## What you have to do:
For this task, extract exactly the lines of the data below, from the line containing "Pode ser ligado em grupo gerador 47Hz a 63 Hz" through the last one, with pictures left out.

## Data extracted from a collection:
++++++
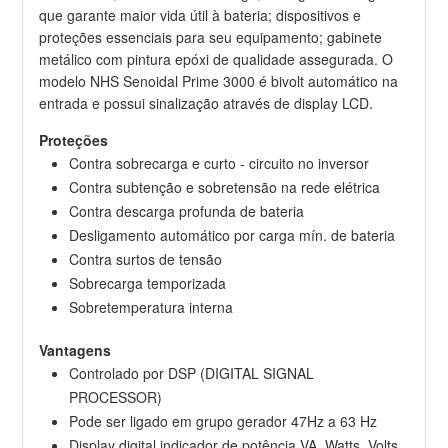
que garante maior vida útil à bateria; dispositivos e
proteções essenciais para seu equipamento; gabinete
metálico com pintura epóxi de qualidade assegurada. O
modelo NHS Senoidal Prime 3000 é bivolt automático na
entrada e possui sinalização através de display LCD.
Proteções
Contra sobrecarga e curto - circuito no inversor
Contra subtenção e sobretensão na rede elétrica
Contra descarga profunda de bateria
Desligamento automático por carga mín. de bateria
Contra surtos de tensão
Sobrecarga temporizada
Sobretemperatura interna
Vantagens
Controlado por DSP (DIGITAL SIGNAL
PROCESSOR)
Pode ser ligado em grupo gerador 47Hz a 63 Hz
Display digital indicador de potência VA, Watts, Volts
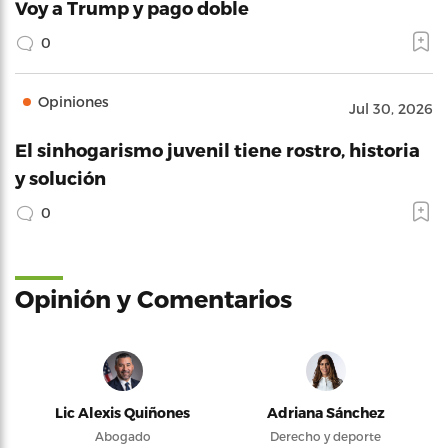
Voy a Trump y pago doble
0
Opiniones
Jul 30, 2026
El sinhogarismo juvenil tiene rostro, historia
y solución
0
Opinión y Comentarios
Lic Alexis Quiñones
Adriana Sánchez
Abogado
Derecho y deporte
++++++
## Exercise answer:
Pode ser ligado em grupo gerador 47Hz a 63 Hz
Display digital indicador de potência VA, Watts, Volts
Voy a Trump y pago doble
0
Opiniones
Jul 30, 2026
El sinhogarismo juvenil tiene rostro, historia
y solución
0
Opinión y Comentarios
Lic Alexis Quiñones
Adriana Sánchez
Abogado
Derecho y deporte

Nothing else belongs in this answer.